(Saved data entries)
★ ★ ★

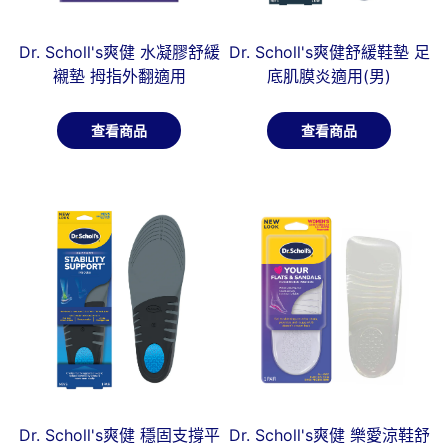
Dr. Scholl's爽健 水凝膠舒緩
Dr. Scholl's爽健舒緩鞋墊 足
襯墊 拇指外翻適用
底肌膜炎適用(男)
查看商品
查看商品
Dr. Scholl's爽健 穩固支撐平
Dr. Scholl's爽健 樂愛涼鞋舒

★ ★ ★

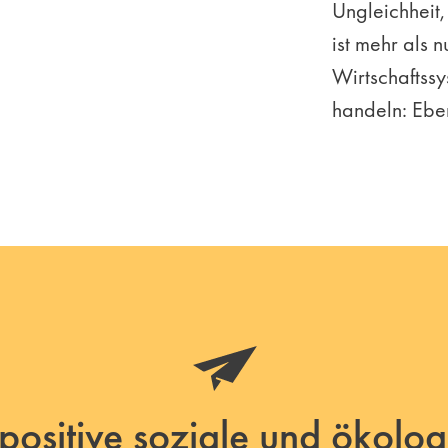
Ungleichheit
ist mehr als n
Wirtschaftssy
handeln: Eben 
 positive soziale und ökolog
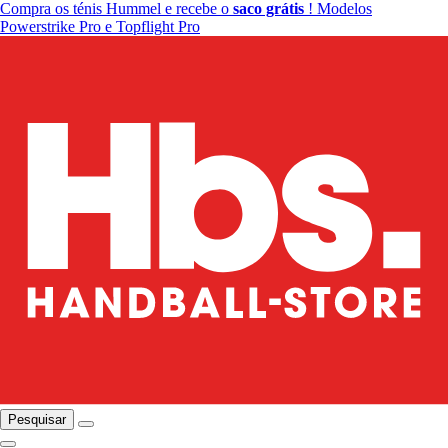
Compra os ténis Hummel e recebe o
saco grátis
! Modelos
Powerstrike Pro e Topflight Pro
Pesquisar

★ ★ ★

* [Exercise prompt]
All lines in the data above from the one with "Dr. Scholl's爽健 水凝膠舒緩" through the one with "Dr. Scholl's爽健 樂愛涼鞋舒" must be repeated exactly, and no others.

* [Response for this exercise]
Dr. Scholl's爽健 水凝膠舒緩
Dr. Scholl's爽健舒緩鞋墊 足
襯墊 拇指外翻適用
底肌膜炎適用(男)
查看商品
查看商品
Dr. Scholl's爽健 穩固支撐平
Dr. Scholl's爽健 樂愛涼鞋舒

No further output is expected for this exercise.